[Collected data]

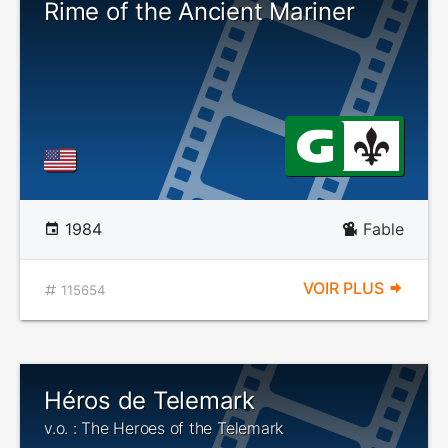
Rime of the Ancient Mariner
1984
Fable
VOIR PLUS
115654
Héros de Telemark
v.o. : The Heroes of the Telemark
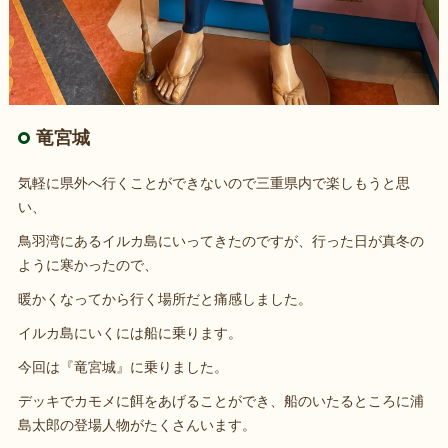
竜宮城
気軽に県外へ行くことができないので三重県内で楽しもうと思
い、
鳥羽湾にあるイルカ島にいってきたのですが、行った日が真冬の
ように寒かったので、
暖かくなってから行く場所だと痛感しました。
イルカ島にいくには船に乗ります。
今回は『竜宮城』に乗りました。
デッキでカモメに餌をあげることができ、船のいたるところに浦
島太郎の登場人物がたくさんいます。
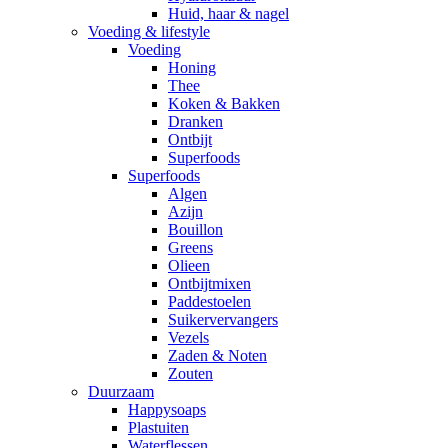
Huid, haar & nagel
Voeding & lifestyle
Voeding
Honing
Thee
Koken & Bakken
Dranken
Ontbijt
Superfoods
Superfoods
Algen
Azijn
Bouillon
Greens
Olieen
Ontbijtmixen
Paddestoelen
Suikervervangers
Vezels
Zaden & Noten
Zouten
Duurzaam
Happysoaps
Plastuiten
Waterflessen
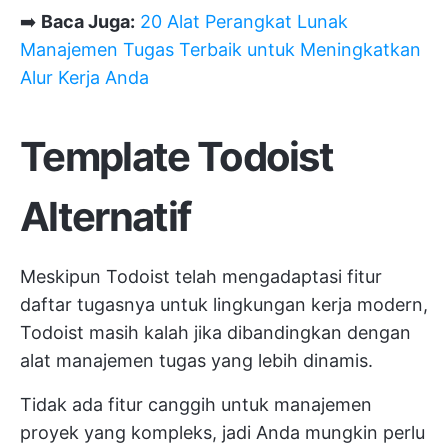
➡️
Baca Juga:
20 Alat Perangkat Lunak
Manajemen Tugas Terbaik untuk Meningkatkan
Alur Kerja Anda
Template Todoist
Alternatif
Meskipun Todoist telah mengadaptasi fitur
daftar tugasnya untuk lingkungan kerja modern,
Todoist masih kalah jika dibandingkan dengan
alat manajemen tugas yang lebih dinamis.
Tidak ada fitur canggih untuk manajemen
proyek yang kompleks, jadi Anda mungkin perlu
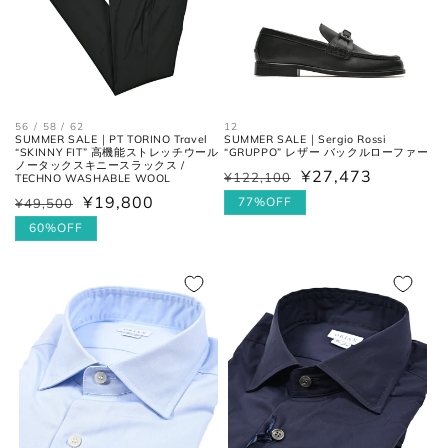
シューズ
アウトソールに沿って前後の先端
全長
を結んだ長さ。
56 / 58 / 62
12
SUMMER SALE｜PT TORINO Travel
SUMMER SALE｜Sergio Rossi
“SKINNY FIT” 高機能ストレッチウール
“GRUPPO” レザー バックルローファー
ノータックスキニースラックス /
一番張り出しているアウトソール
¥27,473
¥122,100
通
セ
TECHNO WASHABLE WOOL
最大幅
の最大幅。
¥19,800
常
ー
77%OFF
¥49,500
通
セ
価
ル
常
ー
60%OFF
ヒール
ヒールの上端と下端を結んだ長
格
価
価
ル
高さ
さ。
格
格
価
格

ACTION ITEM ->
List the lines of the entries that include "SUMMER".

ANSWER ->
SUMMER SALE｜PT TORINO Travel
SUMMER SALE｜Sergio Rossi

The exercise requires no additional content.